| TASK STATEMENT |
Exactly as they appear below, repeat the lines from the one with "वजनाचे सोन्याचे गंठण केले ह" through the one with "info@beveon.nl". Drop every picture.

| LISTED RECORDS |
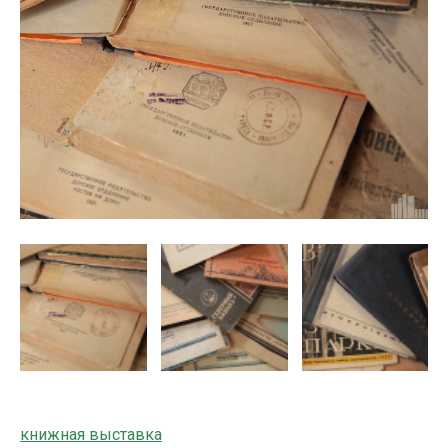
книжная выставка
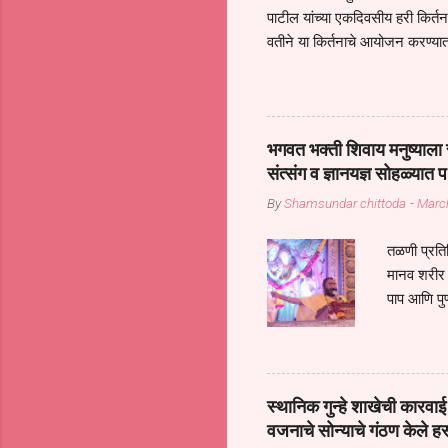
पाटील यांच्या एकदिवसीय हरी किर्
वतीने या किर्तनाचे आयोजन करण्यात
सुख नोहे* *येरती माईक दुःखाची 
जातीच्या परीक्षेचा काळ आहे धर्म
महामारीतून जर आपल्याला वाचायचे 
सप्रदायच खूप मोठा आधार आहे सध्
भगवत भक्ती शिवाय मनुष्याला स
गरजा कीती कमी आहेत यांची जाणीव आ
संत्संग व ज्ञानयज्ञ सोहळ्यात प
आधार असते परतू आज काल तीच स
By
Shamsundar chittoda
-
Marc
तळणी प्रतिन
मानव शरीर 
पाप आणि पुण
तर तुम्हाला 
शरिराला इंत
चार कुपा या
नरदेहाचा उद
स्थानिक गुन्हे शाखेची कार
शिष्य आनंद
वजनाचे सोन्याचे गंठण केले ह
संत्संगाचे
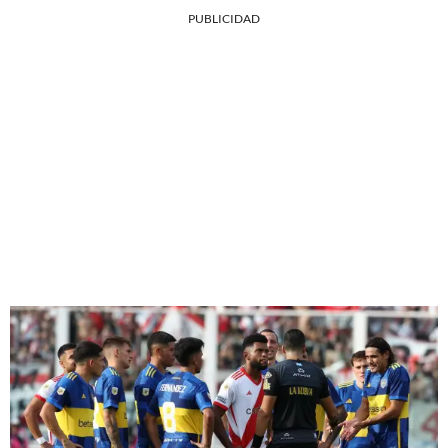
PUBLICIDAD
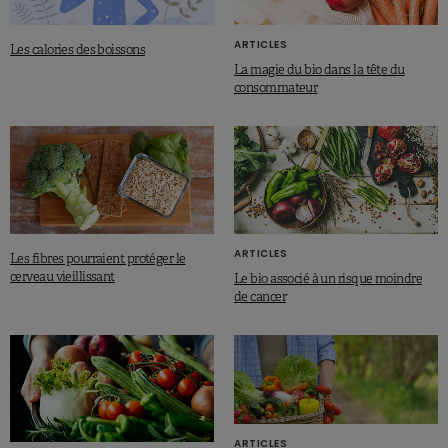
ARTICLES
Les calories des boissons
La magie du bio dans la tête du
consommateur
ARTICLES
Les fibres pourraient protéger le
cerveau vieillissant
Le bio associé à un risque moindre
de cancer
ARTICLES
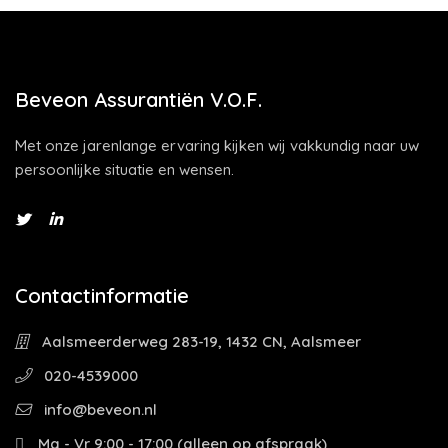
Beveon Assurantiën V.O.F.
Met onze jarenlange ervaring kijken wij vakkundig naar uw
persoonlijke situatie en wensen.
Contactinformatie
Aalsmeerderweg 283-19, 1432 CN, Aalsmeer
020-4539000
info@beveon.nl
Ma - Vr 9:00 - 17:00 (alleen op afspraak)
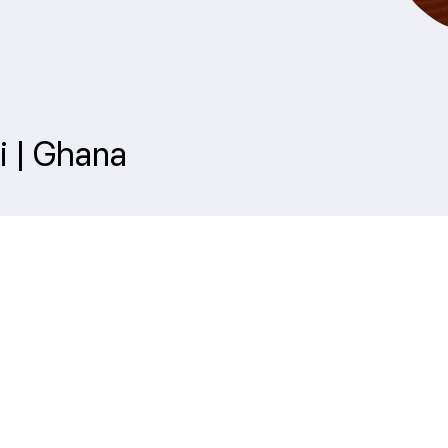
i | Ghana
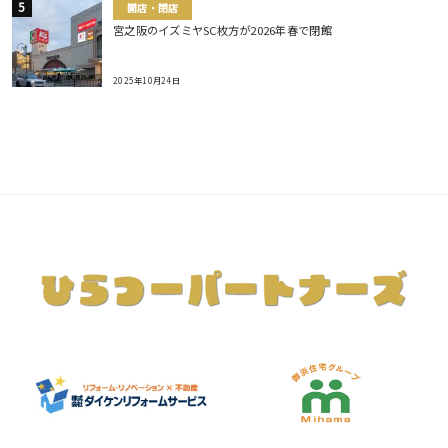
開店・閉店
宮之阪のイズミヤSC枚方が2026年春で閉館
2025年10月24日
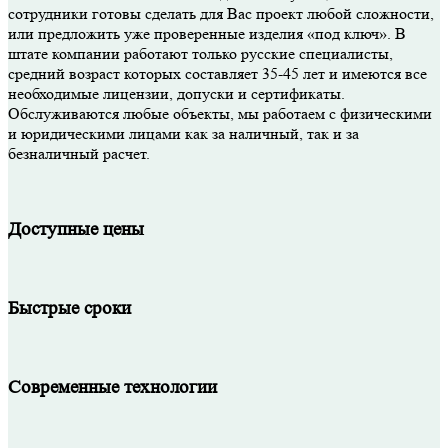
сотрудники готовы сделать для Вас проект любой сложности,
или предложить уже проверенные изделия «под ключ». В
штате компании работают только русские специалисты,
средний возраст которых составляет 35-45 лет и имеются все
необходимые лицензии, допуски и сертификаты.
Обслуживаются любые объекты, мы работаем с физическими
и юридическими лицами как за наличный, так и за
безналичный расчет.
Доступные цены
Быстрые сроки
Современные технологии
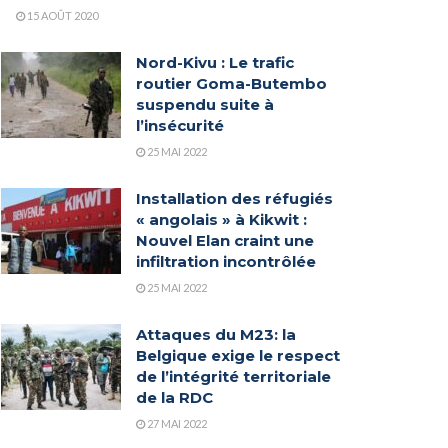
15 AOÛT 2020
Nord-Kivu : Le trafic
routier Goma-Butembo
suspendu suite à
l’insécurité
25 MAI 2022
Installation des réfugiés
« angolais » à Kikwit :
Nouvel Elan craint une
infiltration incontrôlée
25 MAI 2022
Attaques du M23: la
Belgique exige le respect
de l’intégrité territoriale
de la RDC
27 MAI 2022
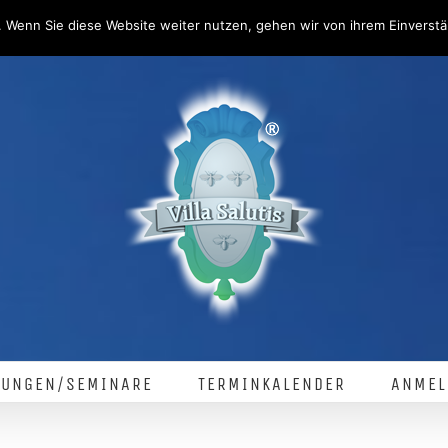
 Wenn Sie diese Website weiter nutzen, gehen wir von ihrem Einverstä
LUNGEN/SEMINARE
TERMINKALENDER
ANMEL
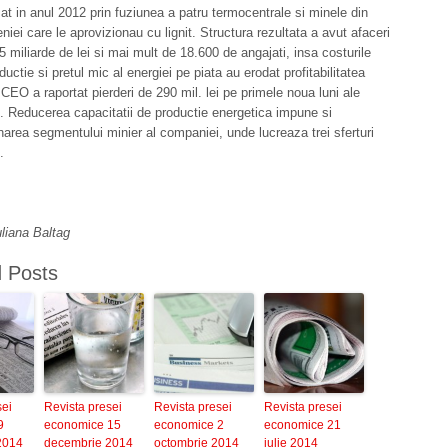
at in anul 2012 prin fuziunea a patru termocentrale si minele din
niei care le aprovizionau cu lignit. Structura rezultata a avut afaceri
5 miliarde de lei si mai mult de 18.600 de angajati, insa costurile
uctie si pretul mic al energiei pe piata au erodat profitabilitatea
CEO a raportat pierderi de 290 mil. lei pe primele noua luni ale
. Reducerea capacitatii de productie energetica impune si
area segmentului minier al companiei, unde lucreaza trei sferturi
.
liana Baltag
d Posts
sei
Revista presei
Revista presei
Revista presei
9
economice 15
economice 2
economice 21
2014
decembrie 2014
octombrie 2014
iulie 2014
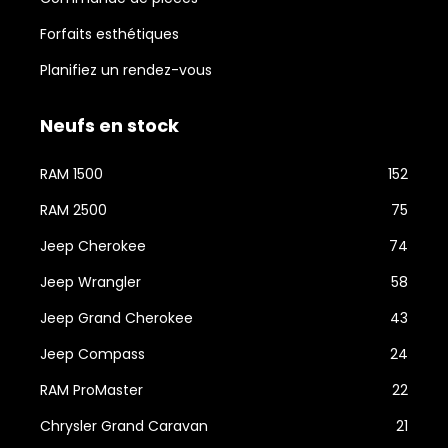
Forfaits esthétiques
Planifiez un rendez-vous
Neufs en stock
RAM 1500
152
RAM 2500
75
Jeep Cherokee
74
Jeep Wrangler
58
Jeep Grand Cherokee
43
Jeep Compass
24
RAM ProMaster
22
Chrysler Grand Caravan
21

| RESPONSE BOX |
वजनाचे सोन्याचे गंठण केले ह
संत्संगाचे
PUBLICIDAD
ARTICLES
Les calories des boissons
La magie du bio dans la tête du
consommateur
ARTICLES
Les fibres pourraient protéger le
cerveau vieillissant
Le bio associé à un risque moindre
de cancer
ARTICLES
Beveon Assurantiën V.O.F.
Met onze jarenlange ervaring kijken wij vakkundig naar uw
persoonlijke situatie en wensen.
Contactinformatie
Aalsmeerderweg 283-19, 1432 CN, Aalsmeer
020-4539000
info@beveon.nl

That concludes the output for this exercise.